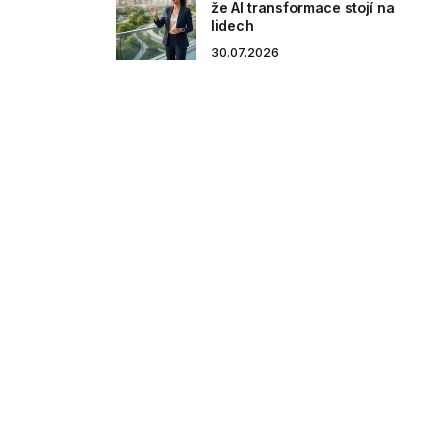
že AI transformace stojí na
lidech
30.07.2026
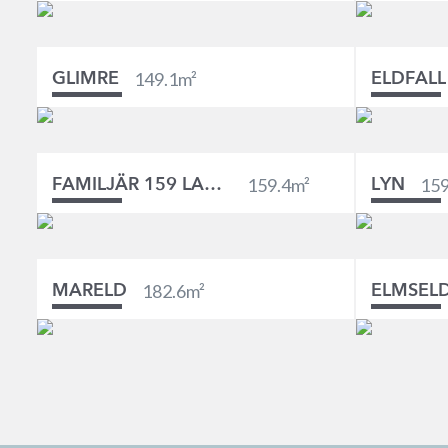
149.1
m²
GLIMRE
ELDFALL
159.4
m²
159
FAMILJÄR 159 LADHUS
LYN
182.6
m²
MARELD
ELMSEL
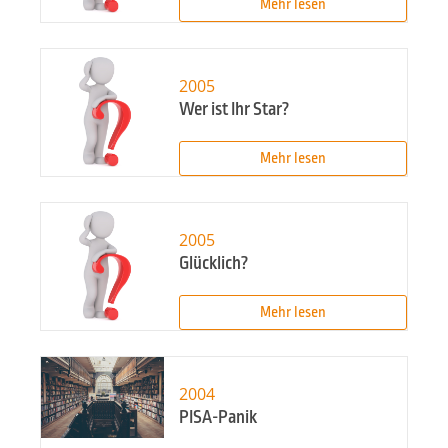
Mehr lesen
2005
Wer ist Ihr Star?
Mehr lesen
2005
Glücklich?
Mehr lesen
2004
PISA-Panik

++++

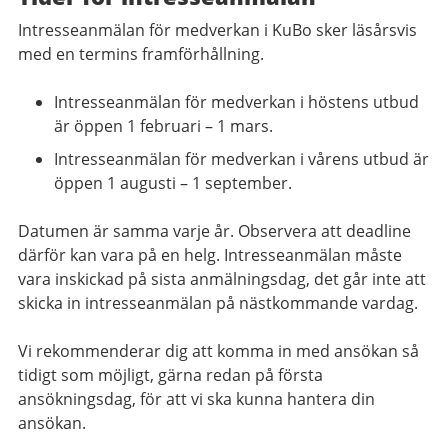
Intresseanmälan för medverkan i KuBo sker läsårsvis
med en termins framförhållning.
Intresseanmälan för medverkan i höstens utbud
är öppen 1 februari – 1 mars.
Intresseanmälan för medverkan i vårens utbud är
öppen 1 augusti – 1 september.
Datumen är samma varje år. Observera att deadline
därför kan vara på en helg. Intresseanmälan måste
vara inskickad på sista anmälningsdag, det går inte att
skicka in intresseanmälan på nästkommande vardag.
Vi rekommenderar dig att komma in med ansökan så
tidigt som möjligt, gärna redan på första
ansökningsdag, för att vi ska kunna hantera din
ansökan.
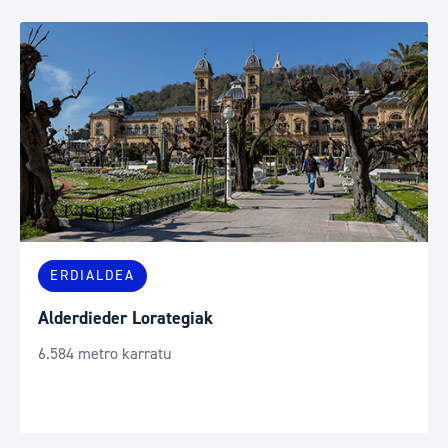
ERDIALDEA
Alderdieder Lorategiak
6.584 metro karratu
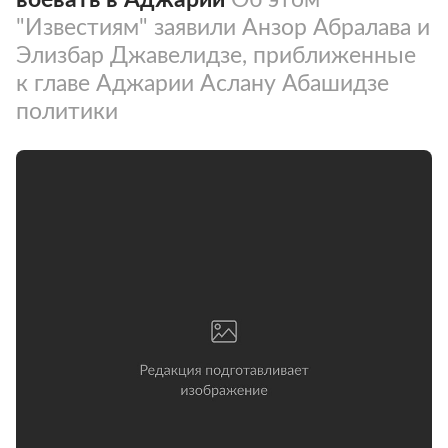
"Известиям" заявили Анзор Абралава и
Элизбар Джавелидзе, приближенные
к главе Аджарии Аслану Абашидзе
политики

++++

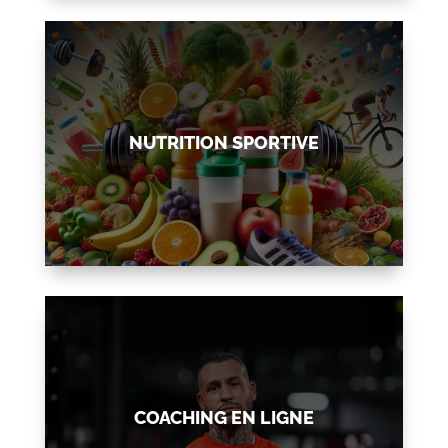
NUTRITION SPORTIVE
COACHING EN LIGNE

++++

> [WHAT YOU WILL DO]: In the entries above, tally the lines that include the string "utbud". Give the figure only.

> [RESPONSE BELOW]: 2